There's a dining tent where cooks, contracted out of Dallas, stir up huge amounts of hot food to feed more than 800 people, twice a day.  Those same cooks assemble bag lunches for workers to carry out on the job.

There's a central command center filled with computers and supervisors who are constantly updating crew assignments.

On the opposite end of "the city" you'll find an equipment repair shop, a fuel pumping station, a station to repair logs used to support power lines.  And, an area that houses supplies to help keep "the city" running.  Replacement supplies are brought out of the central warehouse in Dallas.
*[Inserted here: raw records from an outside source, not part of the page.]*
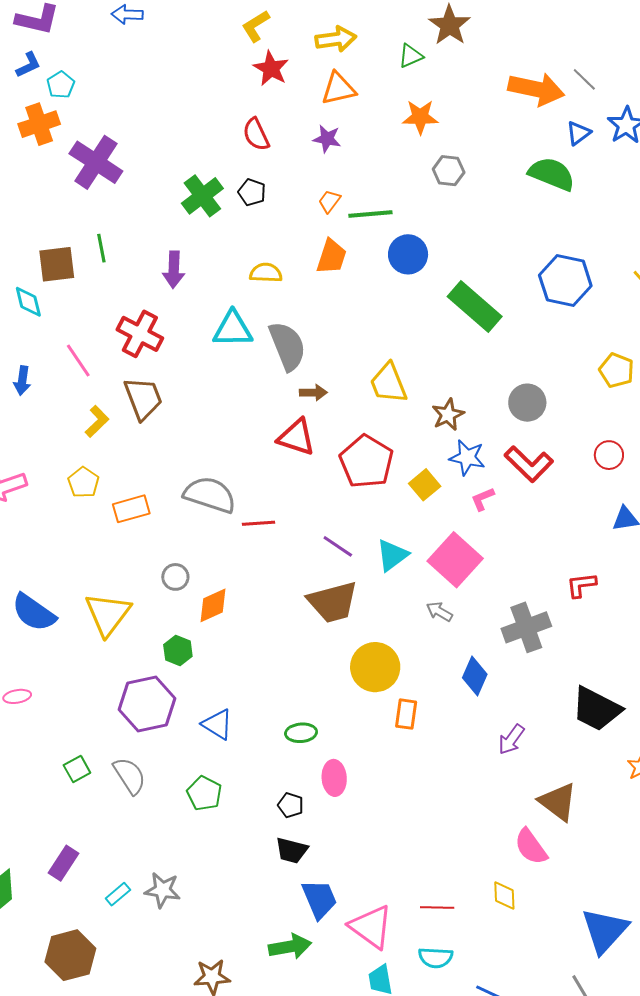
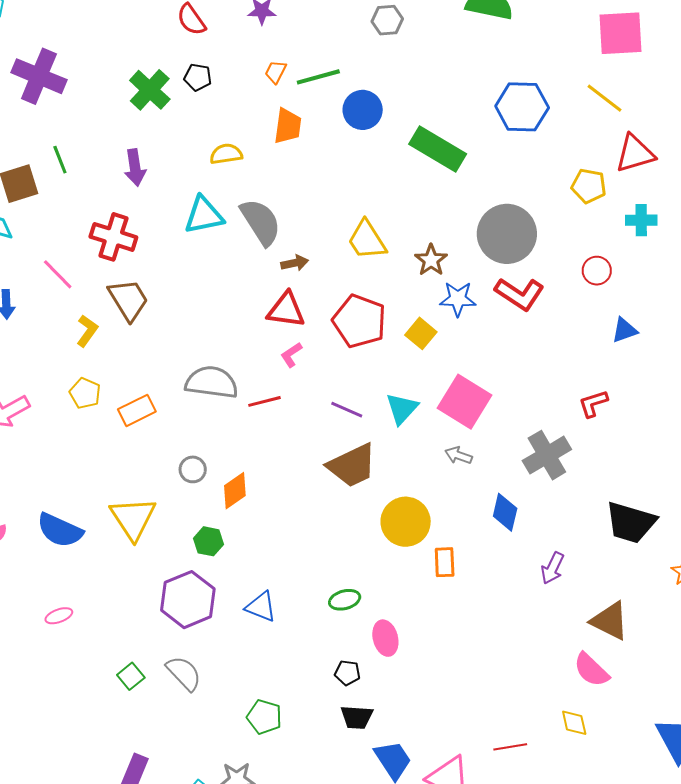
gray circle: (527, 403) -> (507, 234), size x1.6
pink L-shape: (483, 499) -> (291, 355), moved
green pentagon: (204, 793) -> (264, 717), moved

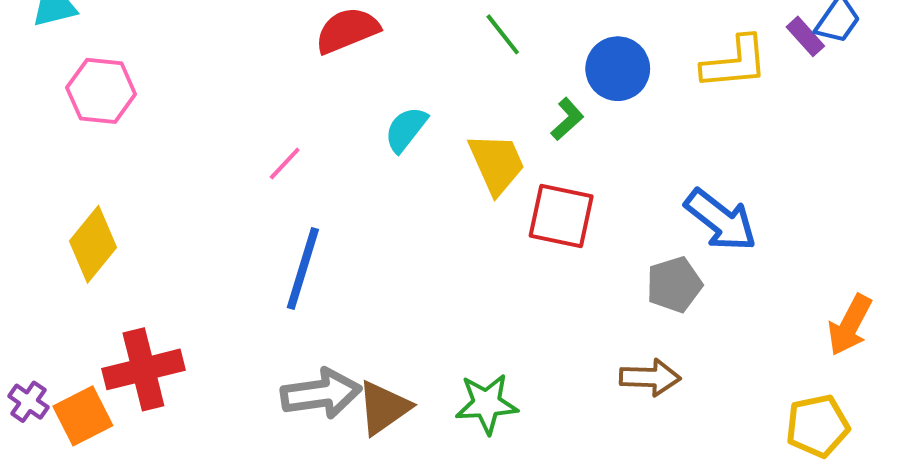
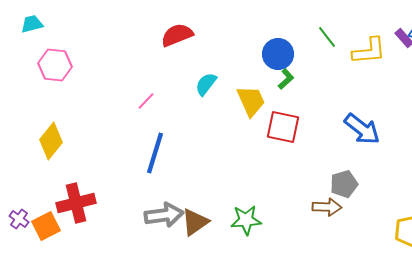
green line: (503, 34) -> (327, 37), moved
blue circle: (618, 69) -> (278, 54), moved
gray pentagon: (674, 285) -> (344, 184), moved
All of these things make this staging area a self-sustaining operation for Oncor.  Organizers started setting up "the city" Sunday morning and by Sunday evening it was thriving and fully operational.

The workers, mostly men, on this detail are seasoned veterans who have been on the job on average for twenty years.  All workers receive extensive medical and safety training, but they rely on local doctors and hospitals for major medical needs.  It's tough work, made easier this week by the current pleasant weather conditions.  Most seem to love their job and see their work as a calling to help people in need.  East Texans are embracing them with open arms and the many local residents East Texas News has spoken with say they are grateful to see the big trucks rolling in and out.

Every disaster is unique.  At the height of the Hurricane Ike disaster more than 50 thousand Oncor customers in the Lufkin-Nacogdoches area alone were without electricity.  As of Tuesday morning, that number is now down to about 28-thousand and decreasing.

For now, the crews that make up this staging area are focusing on Lufkin - Nacogdoches.  Once the repairs are made here, they will continue to move south and east.  Some may even end up in the Houston-area.  Oncor covers a third of the State of Texas, mainly in East Texas, Dallas - Ft. Worth, Midland - Odessa and the northern tip of Austin.

Assistant District Manager Boyd Greene says after each event the company does a review and compiles a list of "lessons learned" in order to be better prepared when the next disaster strikes.